In situ prebiotics for weaning piglets: in vitro production and fermentation of potato galacto-rhamnogalacturonan.


PMID 25527557

Abstract

Postweaning diarrhea (PWD) in pigs is a leading cause of economic loss in pork production worldwide. The current practice of using antibiotics and zinc to treat PWD is unsustainable due to the potential of antibiotic resistance and ecological disturbance, and novel methods are required. In this study, an in vitro model was used to test the possibility of producing prebiotic fiber in situ in the gastrointestinal (GI) tract of the piglet and the prebiotic activity of the resulting fiber in the terminal ileum. Soluble fiber was successfully produced from potato pulp, an industrial waste product, with the minimal enzyme dose in a simulated upper GI tract model extracting 26.9% of the initial dry matter. The fiber was rich in galactose and galacturonic acid and was fermented at 2.5, 5, or 10 g/liter in a glucose-free medium inoculated with the gut contents of piglet terminal ileum.

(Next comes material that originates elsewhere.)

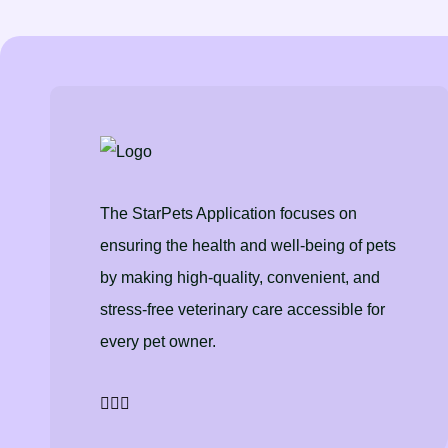
The StarPets Application focuses on
ensuring the health and well-being of pets
by making high-quality, convenient, and
stress-free veterinary care accessible for
every pet owner.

Fermentations of 5 g/liter inulin or 5 g/liter of a purified potato fiber were used as controls. The fibers showed high fermentability, evident by a dose-dependent drop in pH and an increase in the organic acid content, with lactate in particular being increased. Deep sequencing showed a significant increase in the numbers of Lactobacillus and Veillonella organisms and an insignificant increase in the numbers of Clostridium organisms as well as a decrease in the numbers of Streptococcus organisms. Multivariate analysis showed clustering of the treatment groups, with the group treated with purified potato fiber being clearly separated from the other groups, as the microbiota composition was 60% Lactobacillus and almost free of Clostridium. For animal studies, a dosage corresponding to the 5-g/liter treatment is suggested.